Esse anseio pelas "histórias de gente sem história" (MATOS, 2009, p.
279) não tem sido uma tarefa simples, uma vez que para torná-las possível
faz-se necessário a revisão dos paradigmas da História tradicional e a
busca por novas fontes, novas abordagens e novos métodos para organizar e
desenvolver as pesquisas históricas, o que significa vencer obstáculos e
tradições acadêmicas. O primeiro desafio foi suplantar as grandes
narrativas universalizantes, centradas nas elites masculinas brancas e nos
heróis, no Estado e no espaço público. Dentre essas abordagens e debates
estão os estudos feministas, que enfatizam as desigualdades entre homens e
mulheres nas sociedades contemporâneas e a exclusão feminina da análise
histórica.
A participação mais intensa da mulher no mercado de trabalho e no
universo acadêmico, a busca de maior liberdade, de igualdade de direitos e
de representação ocasionaram um avanço significativo dos estudos sobre a
mulher. Colocou-se em debate o papel das mulheres na História, na busca por
compreender como foram construídas as diferenças instituídas entre os sexos
e as relações de poder estabelecidas entre eles.

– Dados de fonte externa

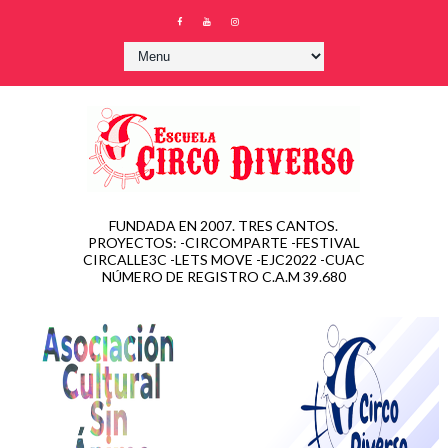
FUNDADA EN 2007. TRES CANTOS.
PROYECTOS: -CIRCOMPARTE -FESTIVAL
CIRCALLE3C -LETS MOVE -EJC2022 -CUAC
NÚMERO DE REGISTRO C.A.M 39.680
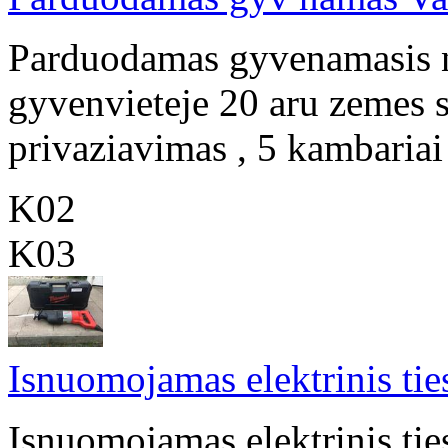
Parduodamas gyvenamasis n
gyvenvieteje 20 aru zemes s
privaziavimas , 5 kambariai ,
K02
K03
Isnuomojamas elektrinis tie
Isnuomojamas elektrinis tie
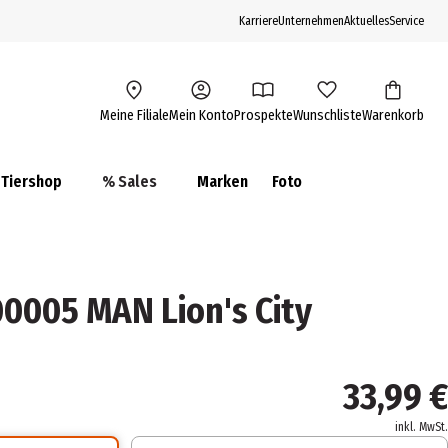
Karriere
Unternehmen
Aktuelles
Service
Meine Filiale
Mein Konto
Prospekte
Wunschliste
Warenkorb
Tiershop
% Sales
Marken
Foto
0005 MAN Lion's City
33,99 €
inkl. MwSt.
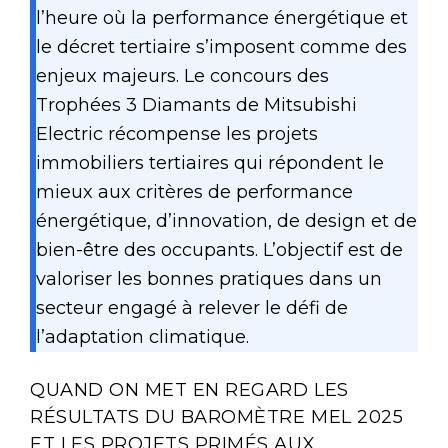
l’heure où la performance énergétique et
le décret tertiaire s’imposent comme des
enjeux majeurs. Le concours des
Trophées 3 Diamants de Mitsubishi
Electric récompense les projets
immobiliers tertiaires qui répondent le
mieux aux critères de performance
énergétique, d’innovation, de design et de
bien-être des occupants. L’objectif est de
valoriser les bonnes pratiques dans un
secteur engagé à relever le défi de
l’adaptation climatique.
QUAND ON MET EN REGARD LES
RÉSULTATS DU BAROMÈTRE MEL 2025
ET LES PROJETS PRIMÉS AUX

Com esse olhar, o papel
feminino passa a ser investigado nos mais diversos tempo e espaços
históricos.
Essas discussões feministas vieram acompanhadas de uma redefinição do
conceito de documento histórico e, além dos tradicionais escritos oficiais,
também ganharam valor documental as inscrições, a iconografia, a
numismática, as estátuas, as tumbas funerárias, e muitos outros vestígios
arqueológicos que permitiram, desde então, "trazer para a História" as
experiências e os olhares femininos.
Sobre a História Antiga Romana, esses estudos têm possibilitado rever
as áreas de atuação tradicionalmente atribuídas às mulheres, bem como
repensar conceitos como "público" e "privado", formas de atuação política e
os fundamentos, composição e participação dos grupos sociais nas diversas
esferas da organização social. Nos estudos publicados entre os anos de 1960
a 1980 percebe-se a preocupação em evidenciar quem eram essas mulheres e
quais as atividades e papéis sociais desempenhados por elas na sociedade,
juntamente com discussões mais particularizadas sobre a sua influência e
participação nas esferas pública e de poder.

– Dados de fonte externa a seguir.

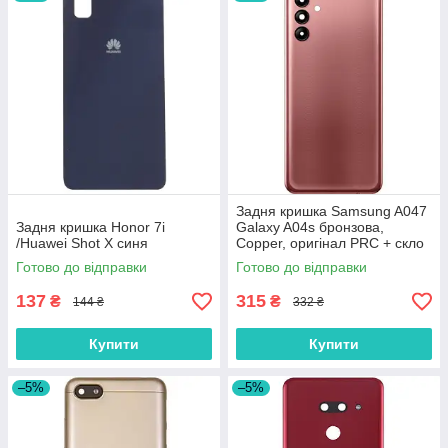
Задня кришка Samsung A047
Задня кришка Honor 7i
Galaxy A04s бронзова,
/Huawei Shot X синя
Copper, оригінал PRC + скло
камери
Готово до відправки
Готово до відправки
137
315
₴
₴
144 ₴
332 ₴
Купити
Купити
–5%
–5%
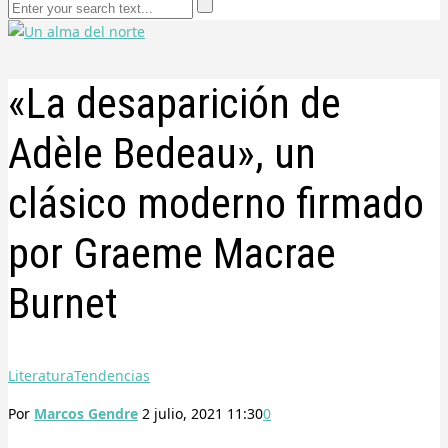
«La desaparición de
Adèle Bedeau», un
clásico moderno firmado
por Graeme Macrae
Burnet
Literatura
Tendencias
Por
Marcos Gendre
2 julio, 2021 11:30
0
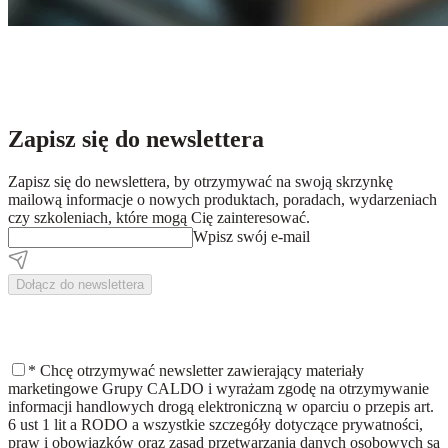
Zapisz się do newslettera
Zapisz się do newslettera, by otrzymywać na swoją skrzynkę
mailową informacje o nowych produktach, poradach, wydarzeniach
czy szkoleniach, które mogą Cię zainteresować.
Wpisz swój e-mail
Dołącz do newslettera
*
Chcę otrzymywać newsletter zawierający materiały
marketingowe Grupy CALDO i wyrażam zgodę na otrzymywanie
informacji handlowych drogą elektroniczną w oparciu o przepis art.
6 ust 1 lit a RODO a wszystkie szczegóły dotyczące prywatności,
praw i obowiązków oraz zasad przetwarzania danych osobowych są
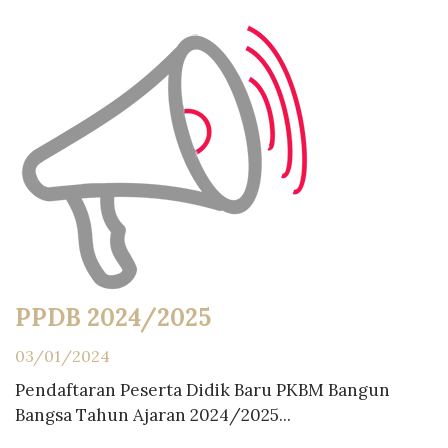
PPDB 2024/2025
03/01/2024
Pendaftaran Peserta Didik Baru PKBM Bangun
Bangsa Tahun Ajaran 2024/2025...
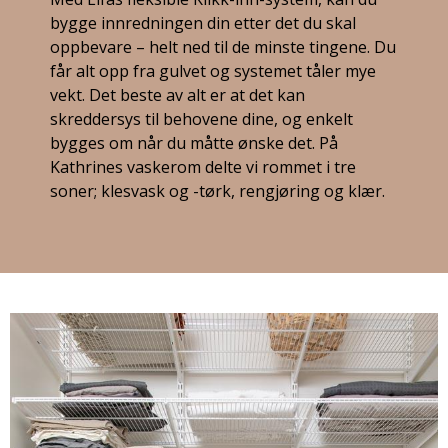
bygge innredningen din etter det du skal
oppbevare – helt ned til de minste tingene. Du
får alt opp fra gulvet og systemet tåler mye
vekt. Det beste av alt er at det kan
skreddersys til behovene dine, og enkelt
bygges om når du måtte ønske det. På
Kathrines vaskerom delte vi rommet i tre
soner; klesvask og -tørk, rengjøring og klær.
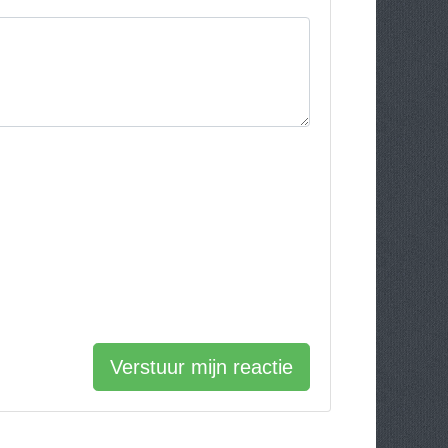
Verstuur mijn reactie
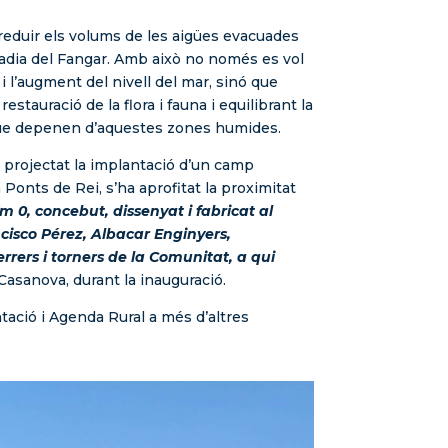
 reduir els volums de les aigües evacuades
 badia del Fangar. Amb això no només es vol
i l’augment del nivell del mar, sinó que
stauració de la flora i fauna i equilibrant la
caça que depenen d’aquestes zones humides.
a projectat la implantació d’un camp
onts de Rei, s’ha aprofitat la proximitat
m 0, concebut, dissenyat i fabricat al
ncisco Pérez, Albacar Enginyers,
errers i torners de la Comunitat, a qui
 Casanova, durant la inauguració.
ació i Agenda Rural a més d’altres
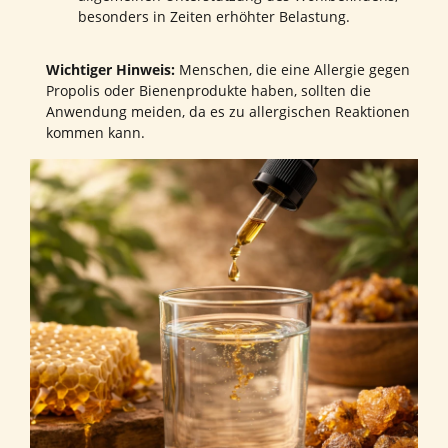
besonders in Zeiten erhöhter Belastung.
Wichtiger Hinweis:
Menschen, die eine Allergie gegen
Propolis oder Bienenprodukte haben, sollten die
Anwendung meiden, da es zu allergischen Reaktionen
kommen kann.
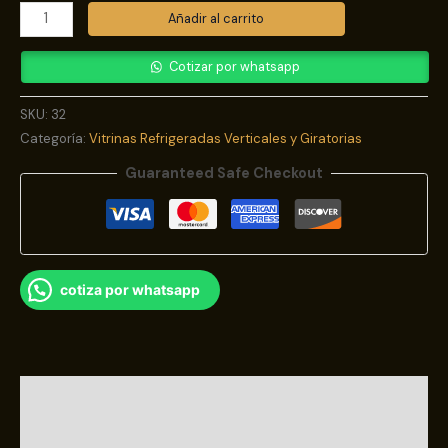
Añadir al carrito
Cotizar por whatsapp
SKU:
32
Categoría:
Vitrinas Refrigeradas Verticales y Giratorias
Guaranteed Safe Checkout
cotiza por whatsapp
Descripción
Información adicional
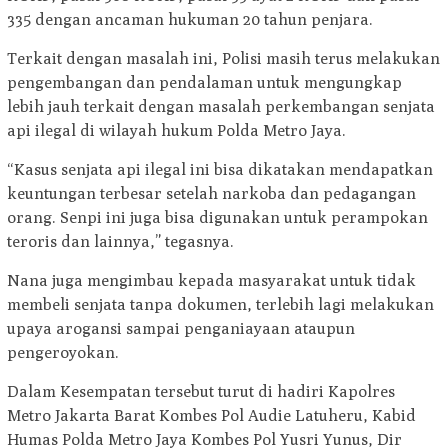
335 dengan ancaman hukuman 20 tahun penjara.
Terkait dengan masalah ini, Polisi masih terus melakukan
pengembangan dan pendalaman untuk mengungkap
lebih jauh terkait dengan masalah perkembangan senjata
api ilegal di wilayah hukum Polda Metro Jaya.
“Kasus senjata api ilegal ini bisa dikatakan mendapatkan
keuntungan terbesar setelah narkoba dan pedagangan
orang. Senpi ini juga bisa digunakan untuk perampokan
teroris dan lainnya,” tegasnya.
Nana juga mengimbau kepada masyarakat untuk tidak
membeli senjata tanpa dokumen, terlebih lagi melakukan
upaya arogansi sampai penganiayaan ataupun
pengeroyokan.
Dalam Kesempatan tersebut turut di hadiri Kapolres
Metro Jakarta Barat Kombes Pol Audie Latuheru, Kabid
Humas Polda Metro Jaya Kombes Pol Yusri Yunus, Dir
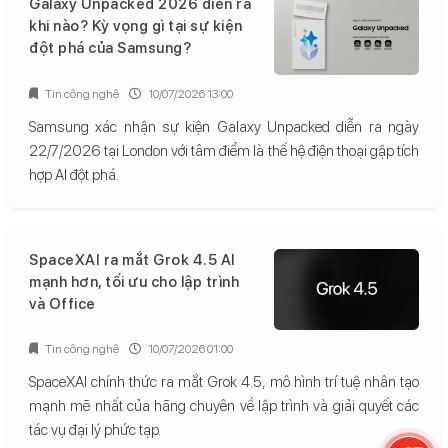
Galaxy Unpacked 2026 diễn ra
khi nào? Kỳ vọng gì tại sự kiện
đột phá của Samsung?
Tin công nghệ
10/07/2026 13:00
Samsung xác nhận sự kiện Galaxy Unpacked diễn ra ngày
22/7/2026 tại London với tâm điểm là thế hệ điện thoại gập tích
hợp AI đột phá.
SpaceXAI ra mắt Grok 4.5 AI
mạnh hơn, tối ưu cho lập trình
và Office
Tin công nghệ
10/07/2026 01:00
SpaceXAI chính thức ra mắt Grok 4.5, mô hình trí tuệ nhân tạo
mạnh mẽ nhất của hãng chuyên về lập trình và giải quyết các
tác vụ đại lý phức tạp.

Ampliaram-se os estudos principalmente daquelas pertencentes a grupos
aristocráticos.[2] Embora em menor número, valiosas pesquisas também foram
realizadas a respeito das atividades desempenhadas por aquelas das "classes
baixas" ( plebéias, livres e escravas ( em seus ofícios e na política
local, que trouxeram importantes contribuições para o conhecimento do mundo
do trabalho urbano no âmbito popular.[3]
Entretanto, desde a década de 1980, no interior desse debate sobre o
papel das mulheres na História, surgem as reflexões sobre as relações de
gênero. Nos estudos de sociedades antigas esse tipo de abordagem ganha
maior destaque a partir dos anos de 1990, e no Brasil os estudos de gênero
em sociedades antigas mostram os seus primeiros resultados na virada do
século.
Permeadas pela perspectiva do olhar crítico feminista (Machado, 1992,
p. 9), mas distante dela em relação a uma definição binária de masculino e
de feminino, as análises de gênero ampliam o campo da discussão e acirram
os debates em torno da construção dos conceitos de "feminino" e
"masculino", apresentando diferentes e mesmo divergentes abordagens e
trajetórias pelas quais os estudos de gênero têm sido pensados e
polemicamente utilizados em diversas áreas do conhecimento[4].

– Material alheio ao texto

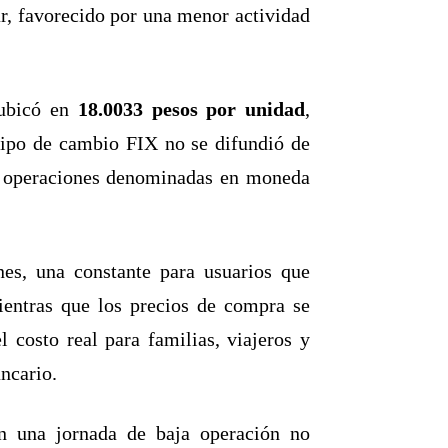
lar, favorecido por una menor actividad
 ubicó en
18.0033 pesos por unidad
,
 tipo de cambio FIX no se difundió de
ra operaciones denominadas en moneda
ones, una constante para usuarios que
ientras que los precios de compra se
l costo real para familias, viajeros y
ncario.
en una jornada de baja operación no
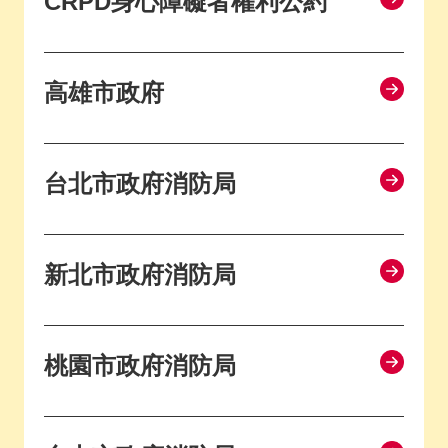
CRPD身心障礙者權利公約
高雄市政府
台北市政府消防局
新北市政府消防局
桃園市政府消防局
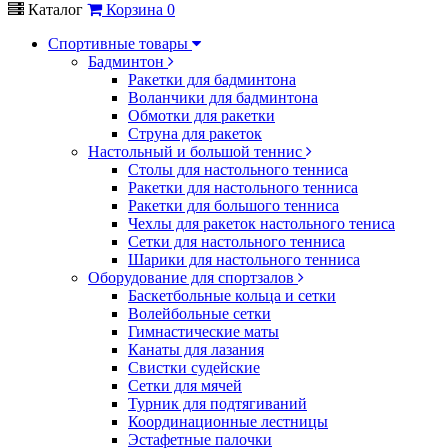
Каталог
Корзина
0
Спортивные товары
Бадминтон
Ракетки для бадминтона
Воланчики для бадминтона
Обмотки для ракетки
Струна для ракеток
Настольный и большой теннис
Столы для настольного тенниса
Ракетки для настольного тенниса
Ракетки для большого тенниса
Чехлы для ракеток настольного тениса
Сетки для настольного тенниса
Шарики для настольного тенниса
Оборудование для спортзалов
Баскетбольные кольца и сетки
Волейбольные сетки
Гимнастические маты
Канаты для лазания
Свистки судейские
Сетки для мячей
Турник для подтягиваний
Координационные лестницы
Эстафетные палочки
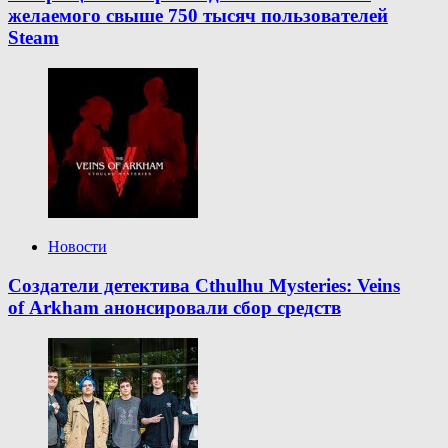
желаемого свыше 750 тысяч пользователей
Steam
Новости
Создатели детектива Cthulhu Mysteries: Veins
of Arkham анонсировали сбор средств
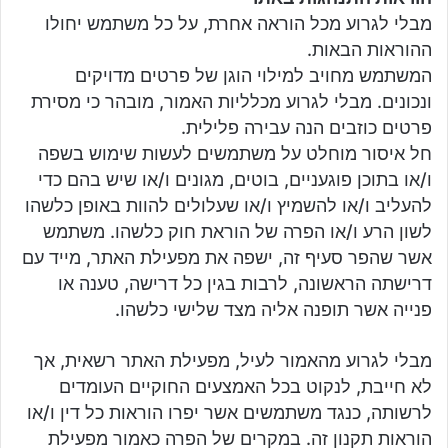
מבלי לגרוע מכל הוראה אחרת, על כל משתמש יחולו
ההוראות הבאות.
המשתמש מחויב למילוי הוגן של פרטים מדויקים
ונכונים. מבלי לגרוע מכלליות האמור, מובהר כי מסירת
פרטים כוזבים הנה עבירה פלילית.
חל איסור מוחלט על משתמשים לעשות שימוש בשפה
ו/או בתוכן פוגעניים, בוטים, מגונים ו/או שיש בהם כדי
להעליב ו/או להשמיץ ו/או שעלולים להוות באופן כלשהו
לשון הרע ו/או הפרה של הוראת חוק כלשהו. משתמש
אשר שהפר סעיף זה, ישפה את מפעילת האתר, מייד עם
דרישתה הראשונה, לרבות בגין כל דרישה, טענה או
פנייה אשר תופנה אליה מצד שלישי כלשהו.
מבלי לגרוע מהאמור לעיל, מפעילת האתר רשאית, אך
לא חייבת, לנקוט בכל האמצעים החוקיים העומדים
לרשותה, כנגד משתמשים אשר יפרו הוראות כל דין ו/או
הוראות תקנון זה. במקרים של הפרה כאמור מפעילת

Pesquisar e escrever sobre gênero não significa o mesmo que traçar
uma História das Mulheres. Ainda que essas instâncias analíticas sejam
próximas, elas são diferentes. A distinção está, justamente, no tratamento
privilegiado das mulheres, por contraposição à ênfase nas relações entre o
feminino e o masculino introduzidas pela Historiografia de Gênero. A sua
proposta é questionar o uso dos conceitos "homem" e "mulher" como
categorias biológicas, fixas e universais. A aceitação de características
próprias e inerentes ao feminino e ao masculino confere à diferença sexual
a condição de naturalidade e não de construção social. Ainda que
resguardadas as devidas especificidades físicas entre o masculino e o
feminino, as contribuições de gênero são importantes na medida em que vêm
conferir à diferença sexual não apenas um parâmetro exclusivo e natural da
distinção entre eles, mas das marcas culturais estabelecidas no ambiente
social[5]. Com isso, a complexidade e variedade de acepções levantadas em
torno das palavras "homens" e "mulheres" têm permitido questionar os
paradigmas interpretativos alicerçados em modelos rígidos e generalizantes
de comportamento, que atribuem à mulher a condição de passiva e submissa e
ao homem, o papel de comando e domínio. É justamente nesse ponto, a
desnaturalização das identificações por meio das características físicas,
sexuais, que se encontra um dos maiores méritos dos estudos de gênero — a
constatação de que as categorias de identidades foram e são cultural e
socialmente construídas.
Desta maneira, para além das essências, uma preocupação das
epistemologias de gênero é a de compreender como, em momentos históricos
específicos e no interior das diferentes classes sociais, grupos étnicos e
tradições culturais, são estabelecidos os papéis entre o feminino e o
masculino em suas atribuições familiares e domésticas, nas relações sexo-
afetivas e com o mundo do trabalho e da educação, dentre outros
aspectos.[6] Como enfatiza Matos, "existem muitos gêneros, muitos
"femininos" e "masculinos", e temos que reconhecer a diferença dentro da
diferença" ... o que significa "pensar a mulher e o homem enquanto
diversidade no bojo da historicidade de suas inter-relações" (2009, p.
289).
Com essa proposta de analisar os significados de feminino e de
masculino formulados em relações sociais específicas, faz-se necessário uma
discussão a respeito de algumas premissas e da pertinência, ou não, de seu
uso para a sociedade romana antiga. A primeira delas é a idéia de imposição
do poder do homem sobre a mulher, denunciada pelo feminismo.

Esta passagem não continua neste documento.